(What the exercise asks) Among the records, find the lines that hold the string "sintomas" and return them.

::::::::

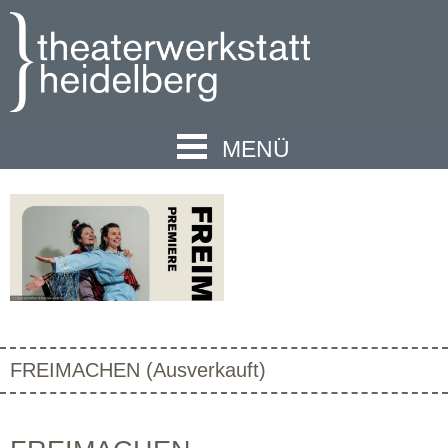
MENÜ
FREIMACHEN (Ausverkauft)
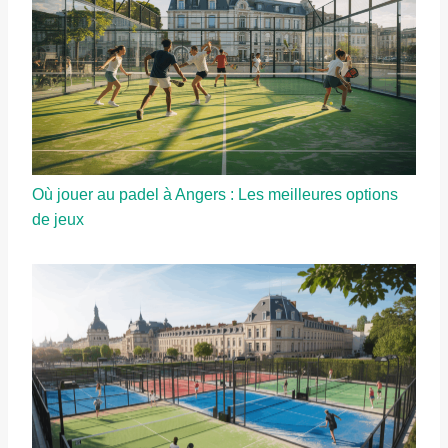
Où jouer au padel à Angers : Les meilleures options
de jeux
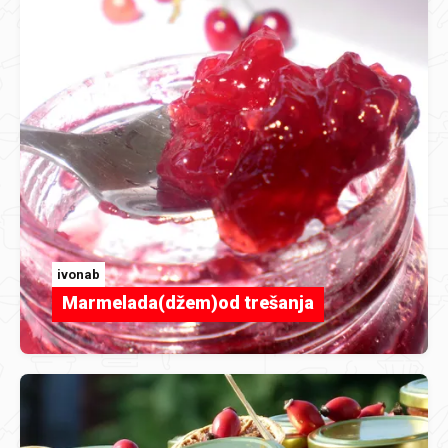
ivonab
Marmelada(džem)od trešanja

::::::::

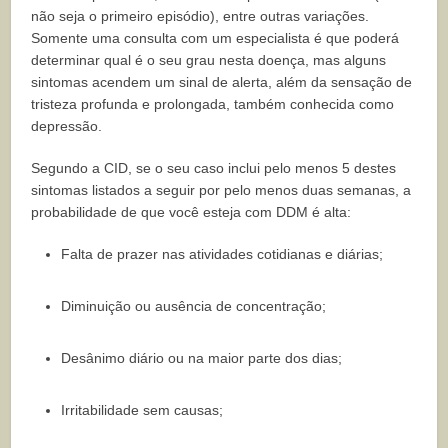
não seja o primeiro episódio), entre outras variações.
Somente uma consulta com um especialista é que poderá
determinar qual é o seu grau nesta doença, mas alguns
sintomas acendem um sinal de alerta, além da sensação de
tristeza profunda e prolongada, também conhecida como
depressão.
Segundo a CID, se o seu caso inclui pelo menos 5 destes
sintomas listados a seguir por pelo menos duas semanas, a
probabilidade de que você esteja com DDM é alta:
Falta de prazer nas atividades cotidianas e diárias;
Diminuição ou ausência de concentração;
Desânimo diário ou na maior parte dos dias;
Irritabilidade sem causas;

::::::::

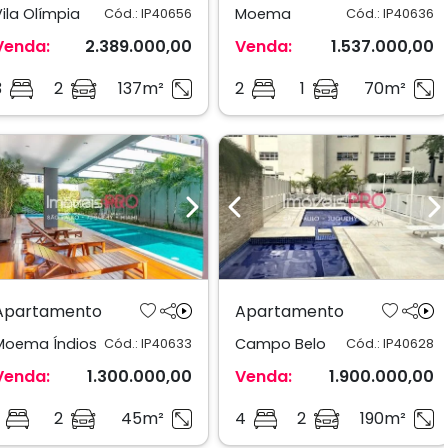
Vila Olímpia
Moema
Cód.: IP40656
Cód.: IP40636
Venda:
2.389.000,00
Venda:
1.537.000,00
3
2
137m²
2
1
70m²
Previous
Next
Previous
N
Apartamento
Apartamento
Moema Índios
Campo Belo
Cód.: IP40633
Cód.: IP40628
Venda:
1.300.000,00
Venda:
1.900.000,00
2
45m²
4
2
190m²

::::::::

(Response below)
sintomas acendem um sinal de alerta, além da sensação de
sintomas listados a seguir por pelo menos duas semanas, a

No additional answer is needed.